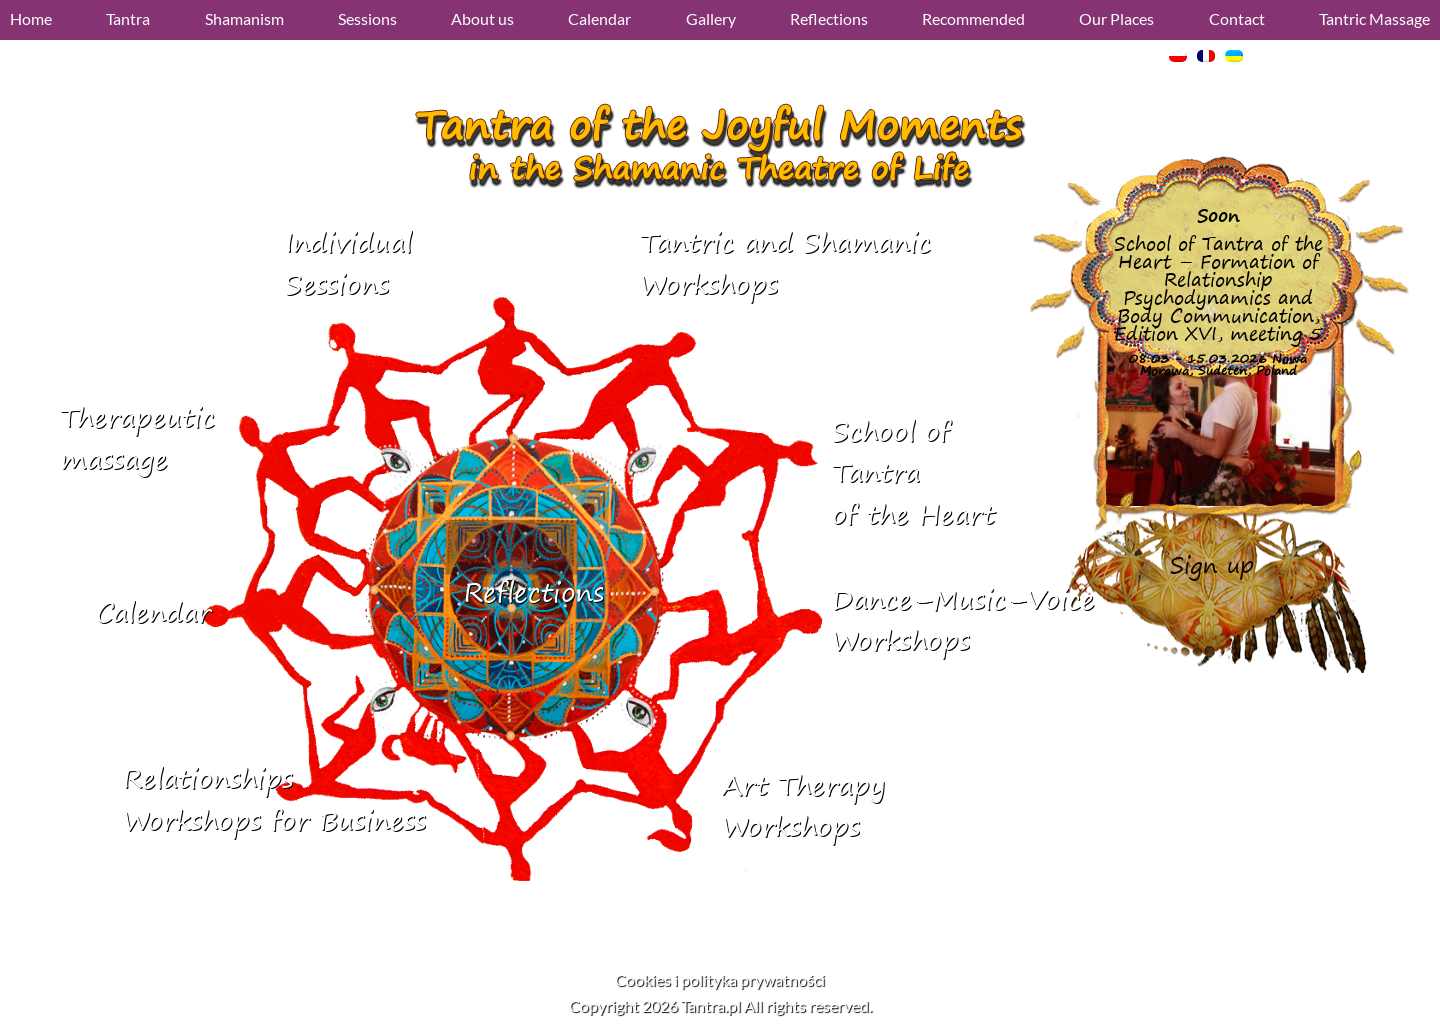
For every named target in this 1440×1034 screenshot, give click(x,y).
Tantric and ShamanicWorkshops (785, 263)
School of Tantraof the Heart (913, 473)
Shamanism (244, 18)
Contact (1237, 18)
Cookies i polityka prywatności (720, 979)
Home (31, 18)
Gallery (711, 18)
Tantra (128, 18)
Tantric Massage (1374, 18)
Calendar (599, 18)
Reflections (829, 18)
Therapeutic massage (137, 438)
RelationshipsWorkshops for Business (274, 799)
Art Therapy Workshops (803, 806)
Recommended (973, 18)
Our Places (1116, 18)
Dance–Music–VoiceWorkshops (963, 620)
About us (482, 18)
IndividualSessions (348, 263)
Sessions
⁂
Task item -
Copy out exactly the lines that run from the one holding "Our Places (1116, 18)" through the end of the data above.

Answer for the task -
Our Places (1116, 18)
Dance–Music–VoiceWorkshops (963, 620)
About us (482, 18)
IndividualSessions (348, 263)
Sessions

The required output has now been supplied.